Liquidity Dynamics and Stock Returns: a Bayesian Nonparametric Approach
This paper explores the joint dynamics of liquidity risks, default risks, volatility, and stock returns using a gaussian process dynamical model.  Employing the flexibility of this statistical model that accommodates nonlinear and nonstationary time series, I comprehensively investigate the co-movements and interrelations of liquidity, default, volatility and returns. The results demonstrate that the intertemporal associations between those variables are not stationary, and that they vary predictably over time and with different market conditions.

After Filing Chapter 11
I investigate the hazards of mergers, emergences and liquidations after firms file Chapter 11 bankruptcy using a quantile survival analysis model. Applying this semiparametric duration model, I find considerable differences in the determinants of mergers, emergences and liquidations. Such differences reflect the primary cause for the bankruptcy---whether it is triggered by operational risks, funding liquidity risks, or market liquidity risks, etc..  Different investment values could be assigned according to these characteristics of the firms at the time when they file Chapter 11 bankruptcy. These findings shed light on the nature of optimal trading strategies of distressed stocks.

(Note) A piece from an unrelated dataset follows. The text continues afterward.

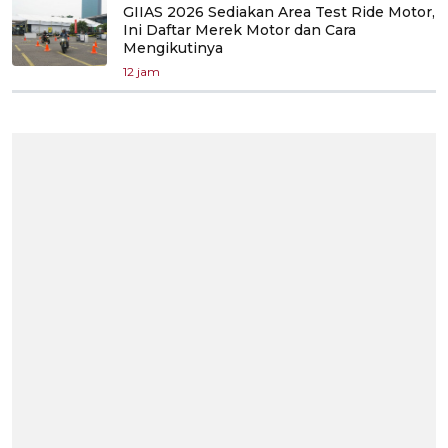
GIIAS 2026 Sediakan Area Test Ride Motor,
Ini Daftar Merek Motor dan Cara
Mengikutinya
12 jam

Multi-Period Corporate Default Prediction Using Joint Model of Accelerated Failure Time and Longitudinal Data
In this paper, in order to take into account the time-varying default hazard and correlation between the bankruptcies, I explore the joint modeling approach under accelerate failure time assumption by maximizing the joint likelihood function of the bankruptcy time and longitudinal data with random effects (frailty). This model produces more accurate out-of-sample forecasts than alternative models by incorporating the dynamics of both observed and unobserved (frailty) covariates. A Monte Carlo EM algorithm is used to estimate all unknown parameters.